Las navidades del 2004 (¿o quizas la del 2003?) en Sevilla, cerca de la Plaza del Duque, tuve la ocasión de encontrarme con un trío de músicos que rompían con el escenario establecido del centro de la capital para esos días de compras compulsivas. No eran los únicos músicos que te podías encontrar por esas calles atestadas de bolsas de mi colores y tamaños con hombrecillos y mujeres pegadas a ellas. Pero eran los únicos que se atrevieron a ser libres de los imperativos comerciales de las cancioncillas navideñas que saturaban todas las esquinas, que escupían las puertas de los comercios, que graznaban grupos y reuniones de lo mas inverosímiles sacados de vete tu a saber donde.
La gente se agolpaba haciendo corrillo alrededor de grupos corales cantando villancicos de películas yankee, de cuarteto de camara tocando villancicos de películas yankee, guitarristas solos y acompañados de mil maneras tocando villancicos de películas yankee, grupos de vientos con sus tubas, flautas y trompetas tocando villancicos de películas yankee, algún improvisado tenor o soprano cantando villancicos de películas yankee, siempre los mismos villancicos de películas yankee y siempre todos ataviados con los mismos jodidos gorritos rojiblancos de jodido papanoel.

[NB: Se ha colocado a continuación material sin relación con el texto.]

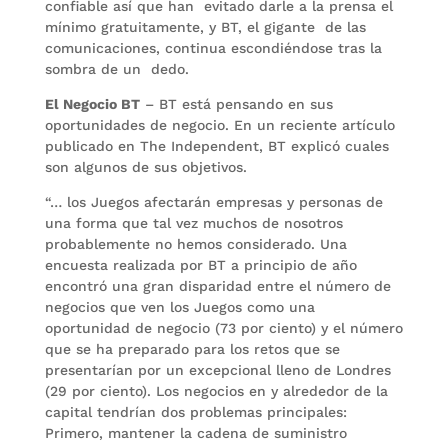
confiable así que han evitado darle a la prensa el
mínimo gratuitamente, y BT, el gigante de las
comunicaciones, continua escondiéndose tras la
sombra de un dedo.
El Negocio BT
– BT está pensando en sus
oportunidades de negocio. En un reciente artículo
publicado en The Independent, BT explicó cuales
son algunos de sus objetivos.
“… los Juegos afectarán empresas y personas de
una forma que tal vez muchos de nosotros
probablemente no hemos considerado. Una
encuesta realizada por BT a principio de año
encontró una gran disparidad entre el número de
negocios que ven los Juegos como una
oportunidad de negocio (73 por ciento) y el número
que se ha preparado para los retos que se
presentarían por un excepcional lleno de Londres
(29 por ciento). Los negocios en y alrededor de la
capital tendrían dos problemas principales:
Primero, mantener la cadena de suministro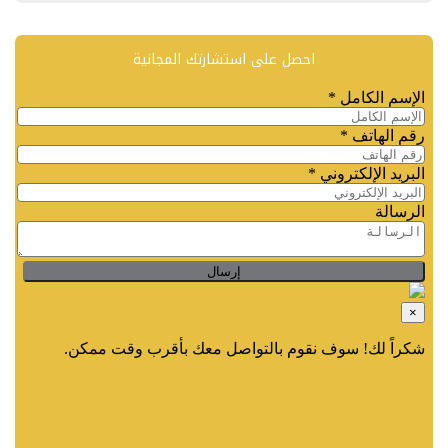
احصل على استشارتك المجانية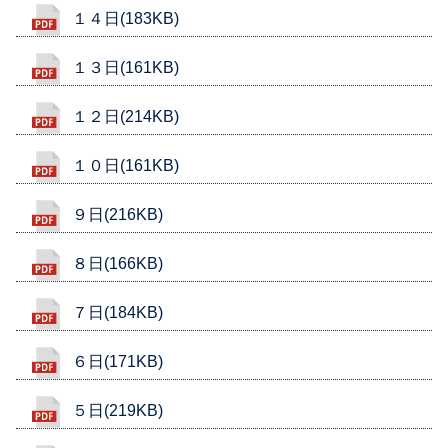
１４日(183KB)
１３日(161KB)
１２日(214KB)
１０日(161KB)
９日(216KB)
８日(166KB)
７日(184KB)
６日(171KB)
５日(219KB)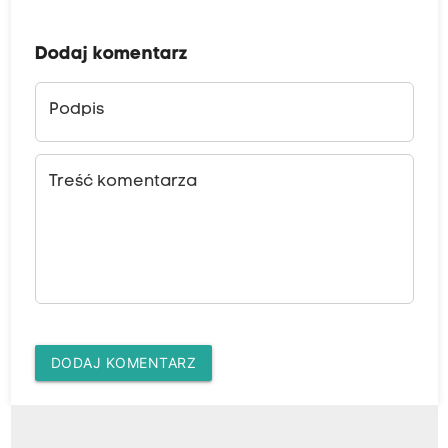
Dodaj komentarz
Podpis
Treść komentarza
DODAJ KOMENTARZ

Y fue en medio de todo este sinsentido, como un rayo de luz en forma de reivindicación del buen gusto, de lo marginal del buen gusto, donde este trío construyó un espacio intimo a golpe de bebop. La frenetica pulsion del contrabajo parecía mantener muy eficientemente alejados a aquellos personajillos atados a sus bolsas y por si alguno se despistaba las rapidas galopadas, subiendo y bajando, por las escalas del saxofón les recordaba inmediatamente en donde se estaban metiendo.